In conversational AI, personalizing dialogues with persona profiles and contextual understanding is essential. Despite large language models' (LLMs) improved response coherence, effective persona integration remains a challenge. In this work, we first study two common approaches for personalizing LLMs: textual prompting and direct fine-tuning. We observed that textual prompting often struggles to yield responses that are similar to the ground truths in datasets, while direct fine-tuning tends to produce repetitive or overly generic replies. To alleviate those issues, we propose \textbf{S}elective \textbf{P}rompt \textbf{T}uning (SPT), which softly prompts LLMs for personalized conversations in a selective way. Concretely, SPT initializes a set of soft prompts and uses a trainable dense retriever to adaptively select suitable soft prompts for LLMs according to different input contexts, where the prompt retriever is dynamically updated through feedback from the LLMs. Additionally, we propose context-prompt contrastive learning and prompt fusion learning to encourage the SPT to enhance the diversity of personalized conversations.
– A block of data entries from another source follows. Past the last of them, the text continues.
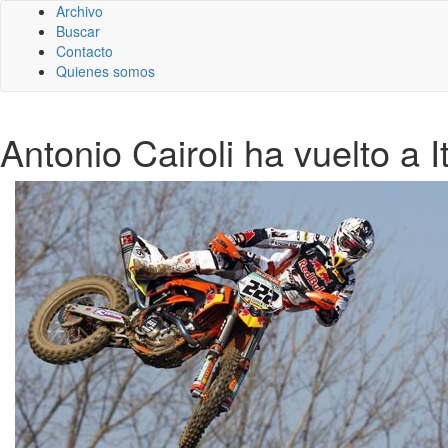
Archivo
Buscar
Contacto
Quienes somos
Antonio Cairoli ha vuelto a 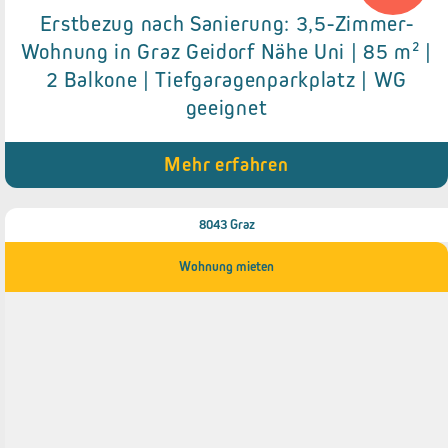
Erstbezug nach Sanierung: 3,5-Zimmer-
Wohnung in Graz Geidorf Nähe Uni | 85 m² |
Details zum Objekt
2 Balkone | Tiefgaragenparkplatz | WG
● Tiefgaragenparkplatz
geeignet
● 2 Balkone
● Abstellraum
● Kellerabteil
Mehr erfahren
● 2 WC‘s
8043 Graz
Wohnung mieten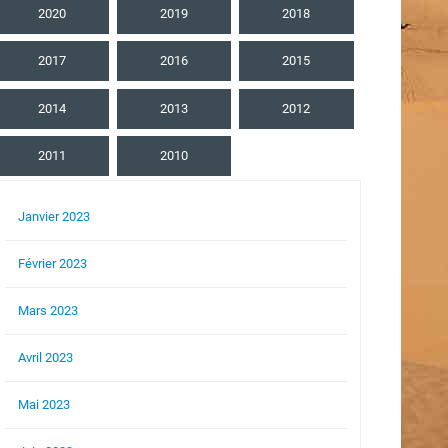
2020
2019
2018
2017
2016
2015
2014
2013
2012
2011
2010
Janvier 2023
Février 2023
Mars 2023
Avril 2023
Mai 2023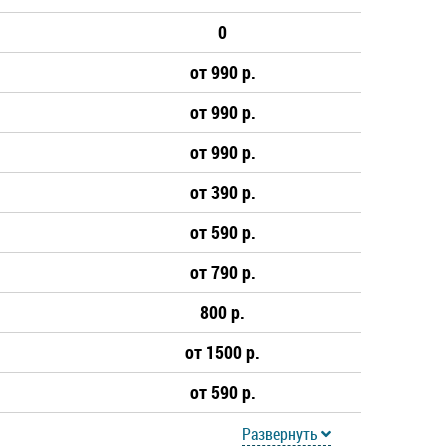
0
от 990 р.
от 990 р.
от 990 р.
от 390 р.
от 590 р.
от 790 р.
800 р.
от 1500 р.
от 590 р.
Развернуть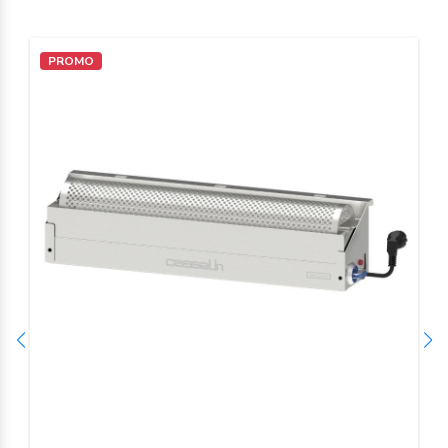
PROMO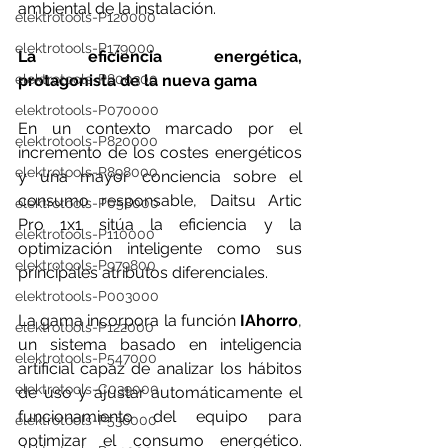
ambiental de la instalación.
elektrotools-P120000
elektrotools-P179000
La eficiencia energética, 
elektrotools-P800300
protagonista de la nueva gama
elektrotools-P070000
En un contexto marcado por el 
elektrotools-P820000
incremento de los costes energéticos 
elektrotools-P898000
y una mayor conciencia sobre el 
consumo responsable, Daitsu Artic 
elektrotools-P058000
Pro 1x1 sitúa la eficiencia y la 
elektrotools-P110000
optimización inteligente como sus 
elektrotools-P979800
principales atributos diferenciales.
elektrotools-P003000
La gama incorpora la función 
IAhorro
, 
elektrotools-P122000
un sistema basado en inteligencia 
elektrotools-P547000
artificial capaz de analizar los hábitos 
elektrotools-C039000
de uso y ajustar automáticamente el 
funcionamiento del equipo para 
elektrotools-P536000
optimizar el consumo energético. 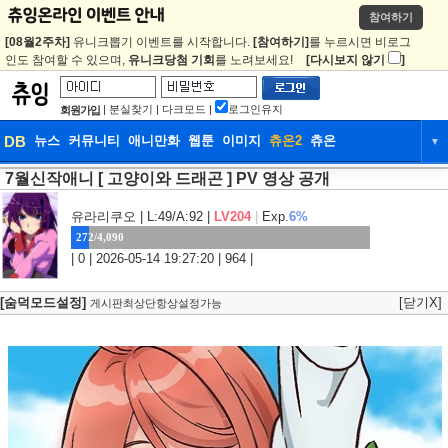
참여하기
[08월2주차]
유니크뽑기 이벤트를 시작합니다.
[참여하기]
를 누르시면 비로그
인도 참여할 수 있으며,
유니크당첨 기회
를 노려보세요!
[다시보지 않기
]
|
분실찾기
|
다크모드
|
로그인유지
회원가입
DB
뉴스
커뮤니티
애니만화
웹툰
이미지
츄온2
츄온
▼
7월신작애니 [ 고양이와 드래곤 ] PV 영상 공개
DB
뉴스
커뮤니티
애니만화
웹툰
이미지
츄온2
츄온
유라리쿠오
| L:49/A:92 |
LV204
|
Exp.
6%
272/4,090
| 0 | 2026-05-14 19:27:20 | 964 |
[숨덕모드설정]
[닫기X]
게시판최상단항상설정가능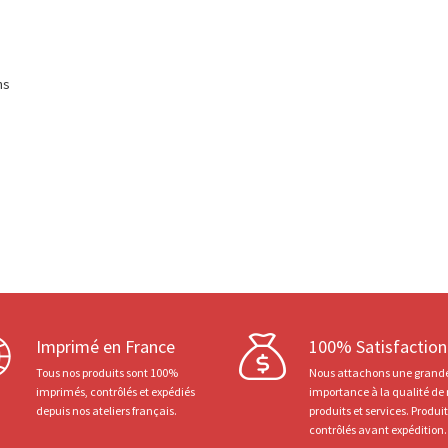
ns
Imprimé en France
100% Satisfaction
Tous nos produits sont 100%
Nous attachons une grand
imprimés, contrôlés et expédiés
importance à la qualité de
depuis nos ateliers français.
produits et services. Produi
contrôlés avant expédition.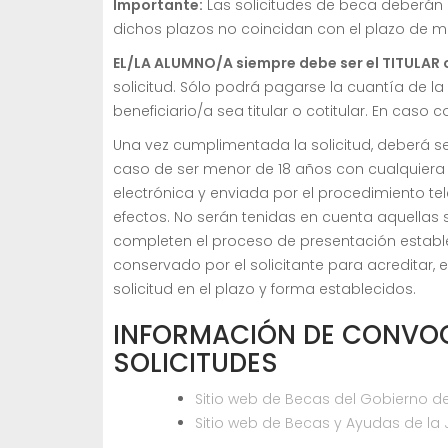
Importante:
Las solicitudes de beca deberán 
dichos plazos no coincidan con el plazo de m
EL/LA ALUMNO/A siempre debe ser el TITULAR
solicitud. Sólo podrá pagarse la cuantía de l
beneficiario/a sea titular o cotitular. En caso 
Una vez cumplimentada la solicitud, deberá ser
caso de ser menor de 18 años con cualquiera 
electrónica y enviada por el procedimiento t
efectos. No serán tenidas en cuenta aquellas
completen el proceso de presentación estable
conservado por el solicitante para acreditar, 
solicitud en el plazo y forma establecidos.
INFORMACIÓN DE CONVOC
SOLICITUDES
Sitio web de Becas del Gobierno d
Sitio web de Becas y Ayudas de la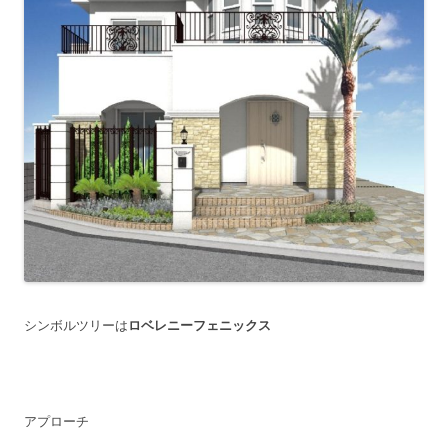
シンボルツリーは
ロベレニーフェニックス
アプローチ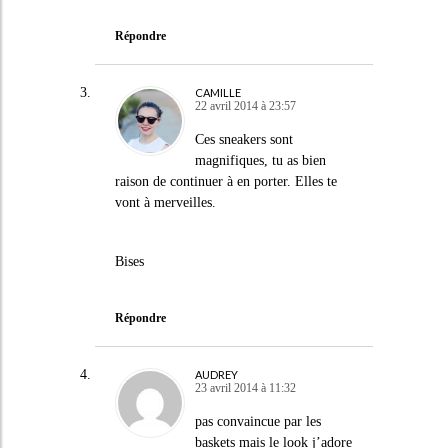
Répondre
CAMILLE
22 avril 2014 à 23:57
Ces sneakers sont
magnifiques, tu as bien
raison de continuer à en porter. Elles te
vont à merveilles.
Bises
Répondre
AUDREY
23 avril 2014 à 11:32
pas convaincue par les
baskets mais le look j’adore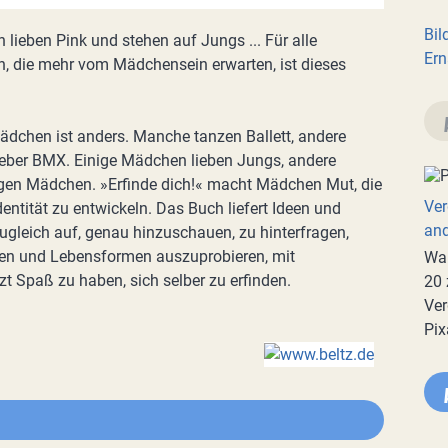
Bil
lieben Pink und stehen auf Jungs ... Für alle
Ern
, die mehr vom Mädchensein erwarten, ist dieses
dchen ist anders. Manche tanzen Ballett, andere
ieber BMX. Einige Mädchen lieben Jungs, andere
gen Mädchen. »Erfinde dich!« macht Mädchen Mut, die
Ver
dentität zu entwickeln. Das Buch liefert Ideen und
an
zugleich auf, genau hinzuschauen, zu hinterfragen,
ten und Lebensformen auszuprobieren, mit
War
zt Spaß zu haben, sich selber zu erfinden.
20 
Ver
Pix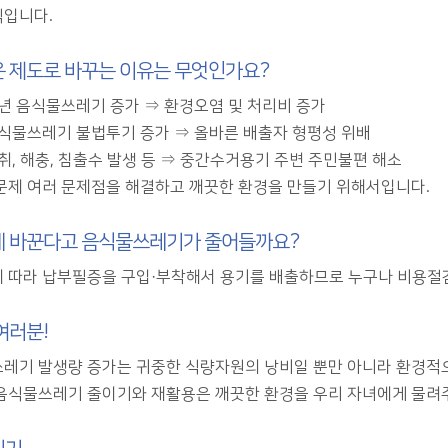
입니다.
 제도로 바꾸는 이유는 무엇인가요?
매년 음식물쓰레기 증가 ⇒ 환경오염 및 처리비 증가
음식물쓰레기 불법투기 증가 ⇒ 올바른 배출자 형평성 위배
악취, 해충, 침출수 발생 등 ⇒ 중간수거용기 주변 주민불편 해소
문제 여러 문제점을 해결하고 깨끗한 환경을 만들기 위해서입니다.
 바꾼다고 음식물쓰레기가 줄어들까요?
 따라 납부필증을 구입·부착해서 용기를 배출하므로 누구나 비용절
여러분!
레기 발생량 증가는 귀중한 식량자원의 낭비일 뿐만 아니라 환경적으
음식물쓰레기 줄이기와 재활용은 깨끗한 환경을 우리 자녀에게 물려주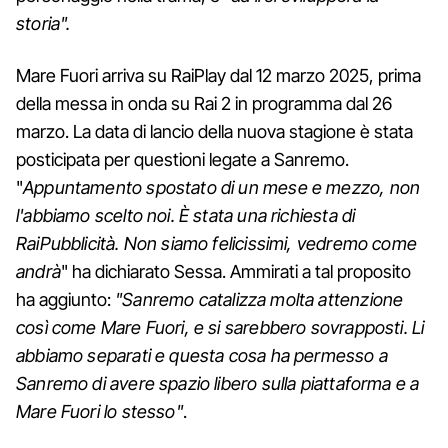
storia".
Mare Fuori arriva su RaiPlay dal 12 marzo 2025, prima
della messa in onda su Rai 2 in programma dal 26
marzo. La data di lancio della nuova stagione è stata
posticipata per questioni legate a Sanremo.
"
Appuntamento spostato di un mese e mezzo, non
l'abbiamo scelto noi. È stata una richiesta di
RaiPubblicità. Non siamo felicissimi, vedremo come
andrà
" ha dichiarato Sessa. Ammirati a tal proposito
ha aggiunto:
"Sanremo catalizza molta attenzione
così come Mare Fuori, e si sarebbero sovrapposti. Li
abbiamo separati e questa cosa ha permesso a
Sanremo di avere spazio libero sulla piattaforma e a
Mare Fuori lo stesso"
.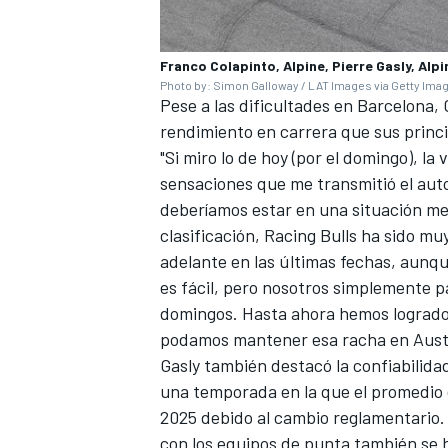
Franco Colapinto, Alpine, Pierre Gasly, Alpi
Photo by: Simon Galloway / LAT Images via Getty Ima
Pese a las dificultades en Barcelona,
rendimiento en carrera que sus princi
"Si miro lo de hoy (por el domingo), l
sensaciones que me transmitió el auto
deberíamos estar en una situación mej
clasificación, Racing Bulls ha sido 
adelante en las últimas fechas, aunque
es fácil, pero nosotros simplemente p
domingos. Hasta ahora hemos logrado
podamos mantener esa racha en Austr
Gasly también destacó la confiabilid
una temporada en la que el promedi
2025 debido al cambio reglamentario. 
con los equipos de punta también se 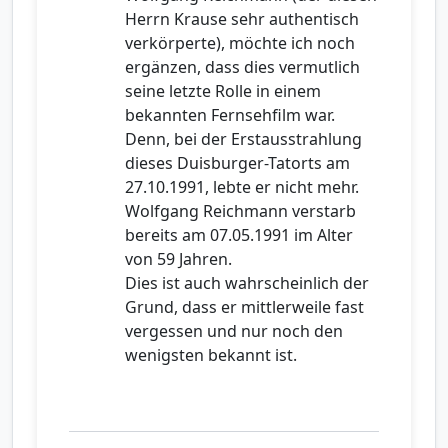
Herrn Krause sehr authentisch
verkörperte), möchte ich noch
ergänzen, dass dies vermutlich
seine letzte Rolle in einem
bekannten Fernsehfilm war.
Denn, bei der Erstausstrahlung
dieses Duisburger-Tatorts am
27.10.1991, lebte er nicht mehr.
Wolfgang Reichmann verstarb
bereits am 07.05.1991 im Alter
von 59 Jahren.
Dies ist auch wahrscheinlich der
Grund, dass er mittlerweile fast
vergessen und nur noch den
wenigsten bekannt ist.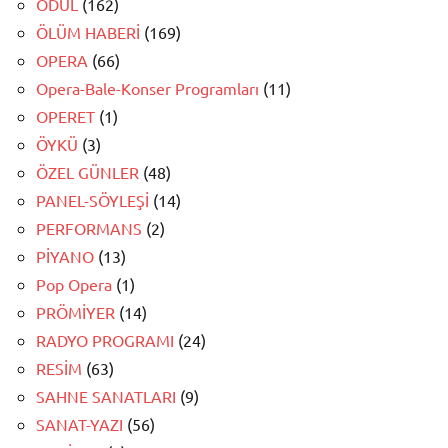
ÖDÜL
(162)
ÖLÜM HABERİ
(169)
OPERA
(66)
Opera-Bale-Konser Programları
(11)
OPERET
(1)
ÖYKÜ
(3)
ÖZEL GÜNLER
(48)
PANEL-SÖYLEŞİ
(14)
PERFORMANS
(2)
PİYANO
(13)
Pop Opera
(1)
PRÖMİYER
(14)
RADYO PROGRAMI
(24)
RESİM
(63)
SAHNE SANATLARI
(9)
SANAT-YAZI
(56)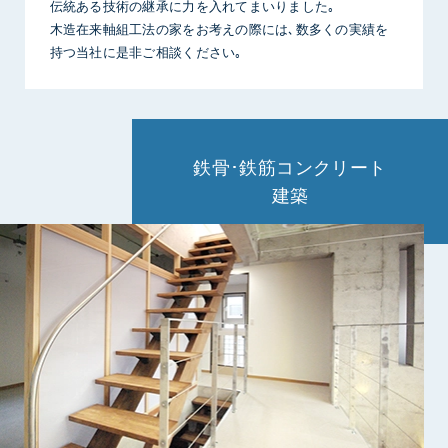
伝統ある技術の継承に力を入れてまいりました｡
木造在来軸組工法の家をお考えの際には､数多くの実績を
持つ当社に是非ご相談ください｡
鉄骨･鉄筋コンクリート
建築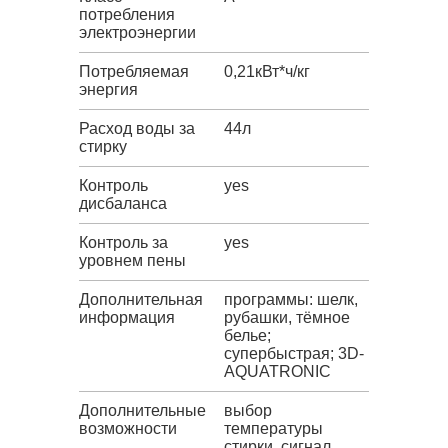
потребления
электроэнергии
Потребляемая
0,21кВт*ч/кг
энергия
Расход воды за
44л
стирку
Контроль
yes
дисбаланса
Контроль за
yes
уровнем пены
Дополнительная
программы: шелк,
информация
рубашки, тёмное
белье;
супербыстрая; 3D-
AQUATRONIC
Дополнительные
выбор
возможности
температуры
стирки, сигнал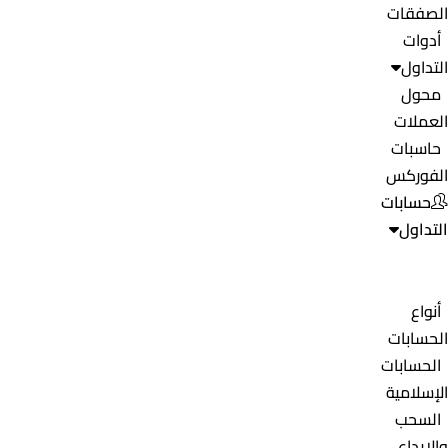
الصفقات
أدوات
التداول
محول
العملات
حاسبات
الفوركس
حسابات
التداول
أنواع
الحسابات
الحسابات
الإسلامية
السحب
والإيداع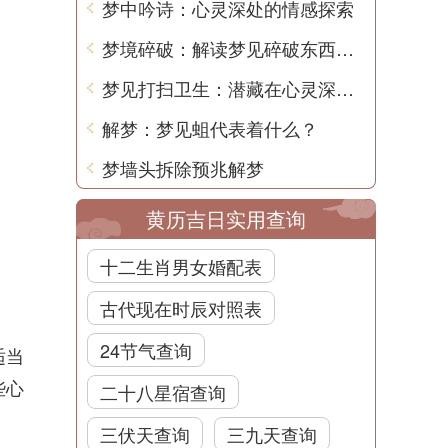
梦中吟诗：心灵深处的情感探索
梦境碎破：解读梦见碎破东西的含义
梦见打扫卫生：潜藏在心灵深处的象征
解梦：梦见蛆代表着什么？
梦墙头拆除预兆解梦
黄历吉日实用查询
十二生肖男女婚配表
古代现在时辰对照表
24节气查询
适当
些心
二十八星宿查询
三伏天查询
三九天查询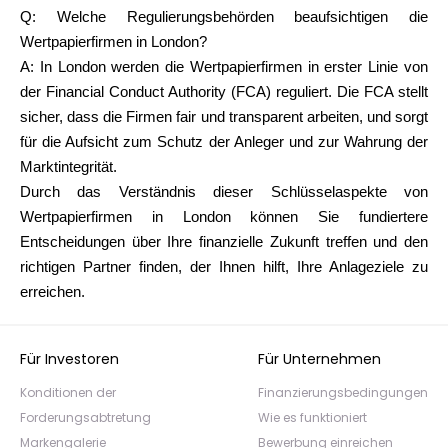
Q:
Welche Regulierungsbehörden beaufsichtigen die
Wertpapierfirmen in London?
A: In London werden die Wertpapierfirmen in erster Linie von
der Financial Conduct Authority (FCA) reguliert. Die FCA stellt
sicher, dass die Firmen fair und transparent arbeiten, und sorgt
für die Aufsicht zum Schutz der Anleger und zur Wahrung der
Marktintegrität.
Durch das Verständnis dieser Schlüsselaspekte von
Wertpapierfirmen in London können Sie fundiertere
Entscheidungen über Ihre finanzielle Zukunft treffen und den
richtigen Partner finden, der Ihnen hilft, Ihre Anlageziele zu
erreichen.
Für Investoren
Für Unternehmen
Konditionen der
Finanzierungsbedingungen
Forderungsabtretung
Wie es funktioniert
Markengalerie
Bewerbung einreichen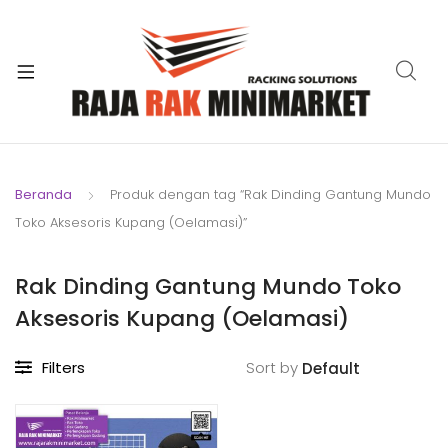
xpand
ild
xpand
enu
ild
xpand
enu
ild
xpand
enu
ild
Beranda
Produk dengan tag “Rak Dinding Gantung Mundo
xpand
enu
Toko Aksesoris Kupang (Oelamasi)”
ild
xpand
enu
ild
Rak Dinding Gantung Mundo Toko
xpand
enu
Aksesoris Kupang (Oelamasi)
ild
enu
Filters
Sort by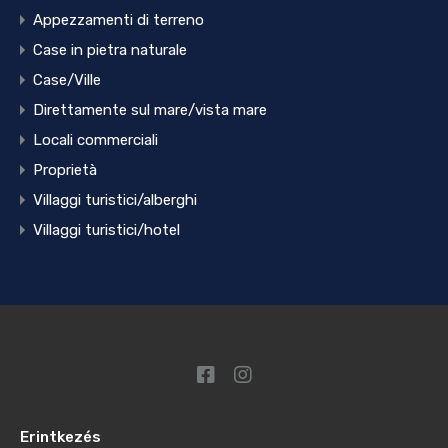
Appezzamenti di terreno
Case in pietra naturale
Case/Ville
Direttamente sul mare/vista mare
Locali commerciali
Proprietà
Villaggi turistici/alberghi
Villaggi turistici/hotel
Erintkezés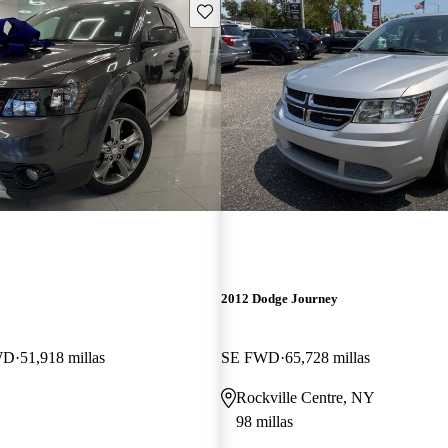
Guarda este Aviso
2012 Dodge Journey
WD
51,918 millas
SE FWD
65,728 millas
Rockville Centre, NY
98 millas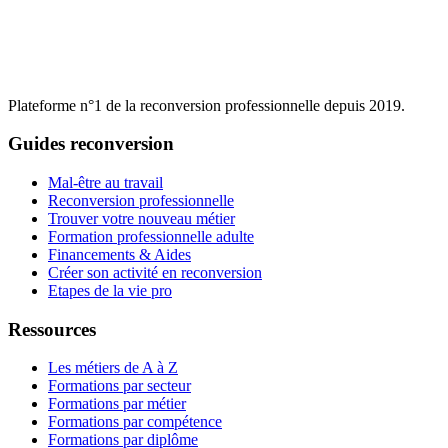
Plateforme n°1 de la reconversion professionnelle depuis 2019.
Guides reconversion
Mal-être au travail
Reconversion professionnelle
Trouver votre nouveau métier
Formation professionnelle adulte
Financements & Aides
Créer son activité en reconversion
Etapes de la vie pro
Ressources
Les métiers de A à Z
Formations par secteur
Formations par métier
Formations par compétence
Formations par diplôme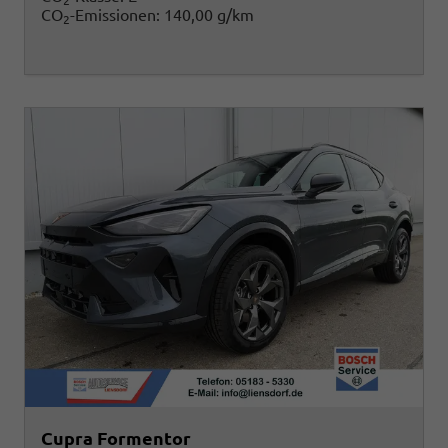
2
CO
-Emissionen:
140,00 g/km
2
Cupra Formentor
Experiments on the CONVAI2 dataset demonstrate that SPT significantly enhances response diversity by up to 90\%, along with improvements in other critical performance indicators. Those results highlight the efficacy of SPT in fostering engaging and personalized dialogue generation. The SPT model code (https://github.com/hqsiswiliam/SPT) is publicly available for further exploration.

Paper Structure

This paper contains 50 sections, 7 equations, 4 figures, 12 tables.

Figures (4)

  • Figure 1: Selective Prompt Tuning (SPT) process for personalized dialogue generation with large language models (LLMs). The process starts by computing similarity scores for $K$ soft prompts given the context, followed by LLM loss computation. The prompts are then fed into the LLM along with the context to generate multiple LLM losses which are normalized. A dense retriever computes another set of scores for a different context to inform the contrastive loss. The four computed losses guide the updates to the soft prompts and the retriever to enhance response diversity and relevance.
  • Figure 2: Analysis of the usage of each soft prompt cross the conversational process, where the horizontal axis represents the index of the conversational turn and the vertical axis denotes the times that each soft prompt is chosen.
  • Figure 3: The varied response styles of the Llama2-7B-SPT model, highlighting its tendency to incorporate emojis into responses during initial conversational turns.
  • Figure 4: Four case studies, where PT denotes the prompt tuning method prompt-tuning.